Segment Start: DATA SHOWN
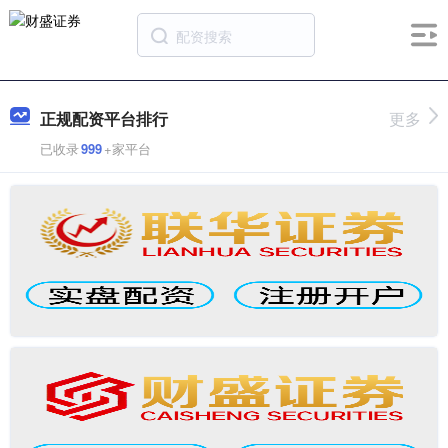
正规配资平台排行
更多
已收录
999
+家平台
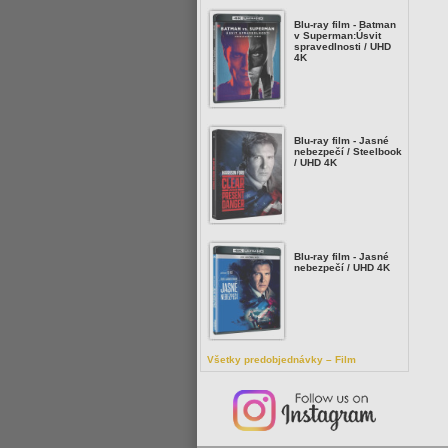
Blu-ray film - Batman
v Superman:Úsvit
spravedlnosti / UHD
4K
Blu-ray film - Jasné
nebezpečí / Steelbook
/ UHD 4K
Blu-ray film - Jasné
nebezpečí / UHD 4K
Všetky predobjednávky – Film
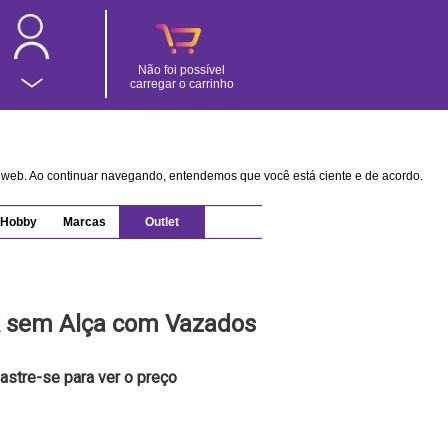
Não foi possível
carregar o carrinho
na web. Ao continuar navegando, entendemos que você está ciente e de acordo.
Hobby
Marcas
Outlet
 sem Alça com Vazados
astre-se para ver o preço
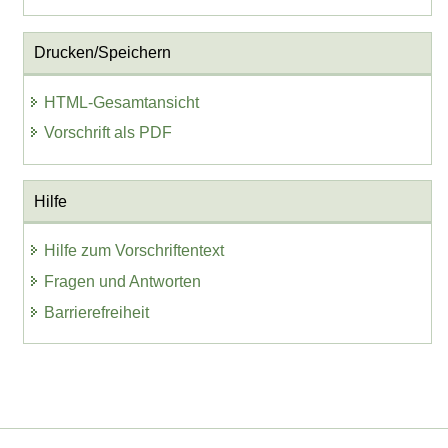
Drucken/Speichern
HTML-Gesamtansicht
Vorschrift als PDF
Hilfe
Hilfe zum Vorschriftentext
Fragen und Antworten
Barrierefreiheit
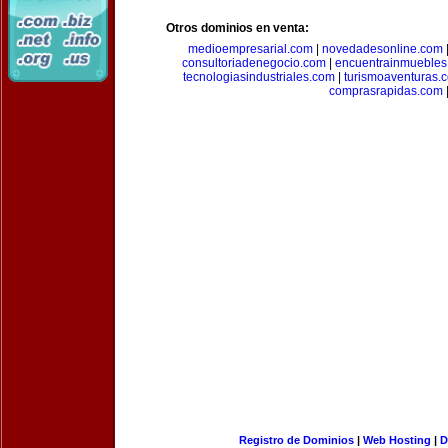
Otros dominios en venta:
medioempresarial.com
|
novedadesonline.com
consultoriadenegocio.com
|
encuentrainmuebles
tecnologiasindustriales.com
|
turismoaventuras.
comprasrapidas.com
Registro de Dominios
|
Web Hosting
|
D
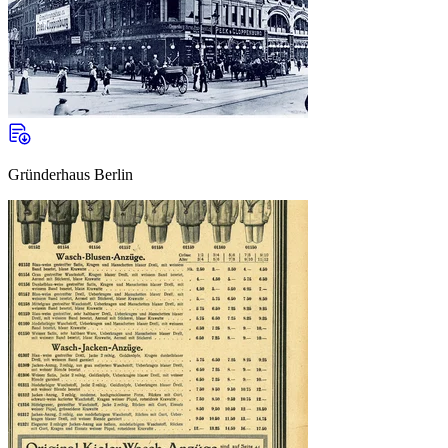
Gründerhaus Berlin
Segment End: DATA SHOWN
PROBLEM REQUIREMENTS. Leave the pictures out and return the rest of the listing exactly.

SOLUTION TO THE EXERCISE.
正规配资平台排行
更多
已收录
999
+家平台
Blu-ray film - Batman
v Superman:Úsvit
spravedlnosti / UHD
4K
Blu-ray film - Jasné
nebezpečí / Steelbook
/ UHD 4K
Blu-ray film - Jasné
nebezpečí / UHD 4K
Všetky predobjednávky – Film
Não foi possível
carregar o carrinho
na web. Ao continuar navegando, entendemos que você está ciente e de acordo.
Hobby
Marcas
Outlet
 sem Alça com Vazados
astre-se para ver o preço
Drucken/Speichern
HTML-Gesamtansicht
Vorschrift als PDF
Hilfe
Hilfe zum Vorschriftentext
Fragen und Antworten
Barrierefreiheit
Otros dominios en venta:
medioempresarial.com
|
novedadesonline.com
consultoriadenegocio.com
|
encuentrainmuebles
tecnologiasindustriales.com
|
turismoaventuras.
comprasrapidas.com
Registro de Dominios
|
Web Hosting
|
D
Gründerhaus Berlin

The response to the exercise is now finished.